When Cain surged to a more prominent place in the Republican field and discussion of his "9-9-9" tax plan began surfacing, I, along with various others in my field, started getting phone calls from the press about it.
To be honest, I found it hard to focus seriously on the plan. With finite time available, a book I am trying to write, etcetera, I am often reluctant to spend a lot of time learning the details of tax proposals - not just by temporarily high-flying candidates, but also by presidential administrations and Congressional leaders - when I suspect, as frequently and with good justification I do, that they are neither well-designed enough to be of any intellectual interest nor likely enough to be enacted to have any real practical interest.
Nonetheless, I suppose a mea culpa is in order on this score, given that those of us in the tax policy biz have professional responsibilities to communicate with the public when issues in our domain reach the front burner. Thus, I am grateful to Ed Kleinbard for thoroughly analyzing the 9-9-9 plan here, and to Bruce Bartlett for doing so here.
One thing I hope I can contribute here, however, is a more succinct version of some of their key conclusions - Kleinbard's in particular, as Bartlett focuses much of his attention on Cain's apparent long-term plan to replace "9-9-9" with a national sales tax, a proposal that Bartlett has done an excellent job critiquing, such as here.
The really comical thing about Cain's 9-9-9 plan is how much it is a product of silly optics. As Kleinbard shows, it essentially amounts to a 27 percent flat tax on wages that is reduced to 18 percent for owner-employees who have enough liquidity not to need to pay themselves an explicit and observable arm's length wage.
There often is debate about whether, if we went the national consumption tax route, a value-added tax (VAT) or retail sales tax (RST) would be better. I regard the two taxes as in principle identical except that a VAT has better enforcement potential. Cain, however, has both in his plan. The business tax, his second "9," is in the main a VAT, apart from a few odd features such as its making dividends deductible. And Cain's third "9" is explicitly an RST.
Why on earth would you have both a VAT and an RST? I think the reason is that 9-9 sounds better than 18. You get the illusion that the taxes are more different than they actually are. Moreover, each, considered in isolation, seems low.
Along these lines, I have a great idea to eliminate the 35 percent individual income tax rate without losing progressivity or revenue. Here's the plan: replace the 35 percent annual income tax with a 3-3-3-3-3-3-3-3-3-3-3-3 monthly tax on annual income.
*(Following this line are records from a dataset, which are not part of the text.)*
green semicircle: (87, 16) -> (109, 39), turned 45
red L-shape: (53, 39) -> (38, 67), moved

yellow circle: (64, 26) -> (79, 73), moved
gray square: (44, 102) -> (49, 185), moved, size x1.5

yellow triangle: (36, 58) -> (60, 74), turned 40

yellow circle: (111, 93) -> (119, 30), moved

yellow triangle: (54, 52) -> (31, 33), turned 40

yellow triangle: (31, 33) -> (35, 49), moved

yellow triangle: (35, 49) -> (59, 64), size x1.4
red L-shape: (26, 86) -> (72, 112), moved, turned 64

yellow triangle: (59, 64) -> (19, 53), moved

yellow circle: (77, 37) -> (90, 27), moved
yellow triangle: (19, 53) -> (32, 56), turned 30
After all, who's counting if the 12 monthly taxes actually add up to 36 percent annually?
Cain's first "9," of course, is the wage tax on individuals. Again, this is only for people who have to take their labor income in the form of wages because they are not owner-employees who can simply omit the step of paying a wage from their left pocket (the business) to their right pocket (the self-employed worker) - an omission that presumably requires sufficient liquidity to pay one's consumer bills with cash already on hand. But since (as Kleinbard shows) a wage tax is in the long run equivalent to a consumption tax apart from the undermeasurement of owner-employees' true economic wages, we end up with what is really a 27 percent / 18 percent consumption or wage tax, with the lower rate going to the self-employed, but, again, only insofar as they have the liquidity not to need to extract from their businesses the full economic wage. And this is not merely deferral, since in the long run you can simply sell the business and derive capital gain that the 9-9-9 plan would exempt.
As Kleinbard notes, Cain would impose a huge tax increase on lower-income and middle-class Americans, who would lose the benefit of lower income tax rate brackets, including the effective zero bracket that results from personal exemptions and the standard deduction. (To be sure, the payroll tax is first-dollar, but its rate is well below 27 percent even if one counts all of the employer / employee and Social Security / Medicare pieces.) So on the bottom end Cain's plan is shockingly regressive. Even his beau ideal the FAIR tax generally has a universal "prebate" in the amount of estimated poverty-level consumption expenditures.
As for imposing a lower tax rate on highly liquid owner-employees than on those whose work situation requires the payment of an observable arm's length wage, this in practice means that we don't even have a flat rate system, but one in which the rich will frequently pay a lower rate than anyone else. Although the high-end lower rate may in part reflect mere confusion and inadvertence, I am reminded of the gabelle - that is, the salt tax in pre-French Revolutionary France from which nobles and the clergy were exempted.